Beberapa tahun yang lalu, pada sebuah malam yang membuat jatungku berdebar kencang. Dipelataran ruang itu, kali pertama kita berpelukan begitu dekat hingga tubuh kita saling merapat. Lalu kamu mencium bibirku seusai berpandangan mata begitu lama.
Saat lampu kamar dimatikan, sedang berahi kau nyalakan. Begitu bergelora membakar sekujur malam dan karam dalam lautan kasmaran yang kau hidupkan. Kita bahkan tak beralas kecuali tubuh yang saling mendekap. Kurasakan wajahmu yang bercucuran keringat, sementara jemarimu berkelana disetiap sudut tubuhku. Menepi setiap jengkal, menari dan berjejak.
Malam itu, aku lupa apakah hujan atau tidak. Yang kurasa ada buliran membasah diselangkanganku. Dan dentuman jantung seperti dikejar ombak, rintihan suaramu dikalahkan malam yang senyap. Disaru deru ombak yang menepi didaun telinga. Kau ingat? Bahwa kita, belum saling mengenal malam itu. Kecuali hasrat kita yang tiada berhenti bersahutan, seperti sebuah pelayaran, malam itu kita melampau ombak yang berkejaran dan tak mengharapkan pasir ditemukan. Biar terus melaut, biar terus berombak dan kita tak henti menyalip tubuh. Biar saja… biar tak ada lelah jangan dulu diselesaikan dan tak perlu sadar bahwa kita belum saling mengenal.

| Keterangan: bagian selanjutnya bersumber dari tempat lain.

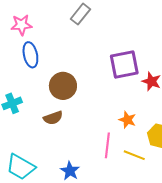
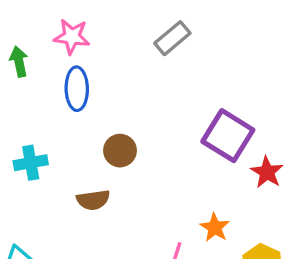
purple square: (124, 65) -> (228, 136), turned 32
brown circle: (63, 86) -> (120, 151), size x0.7

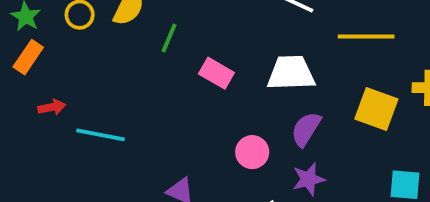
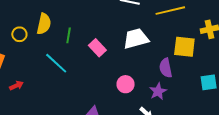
pink rectangle: (216, 73) -> (97, 48), turned 30
purple semicircle: (306, 129) -> (166, 68), moved, turned -30
cyan line: (100, 135) -> (56, 63), moved, turned 45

November itu, disebuah kota yang tak perlu dikabarkan kita tak pernah saling mengenal kecuali menjajaki setiap jengkal bara asmara yang janggal.
Diantara telanjangnya guling dan lukisan pulau-pulau pada bantal, ada tubuh kita yang saling berdekapan. Tidak merangsang, tetapi saling terikat. Kita pada sebuah malam yang larut dengan lolongan hewan-hewan jalang bertukar rasa, meracuni kesetiaan yang dikukuhkan oleh tradisi. Tidak ada perahu, tetapi seolah kita tengah berada di Atas Perahu Cadik* dalam keterasingan siapa kamu dan siapa aku, kita telah saling jatuh cinta.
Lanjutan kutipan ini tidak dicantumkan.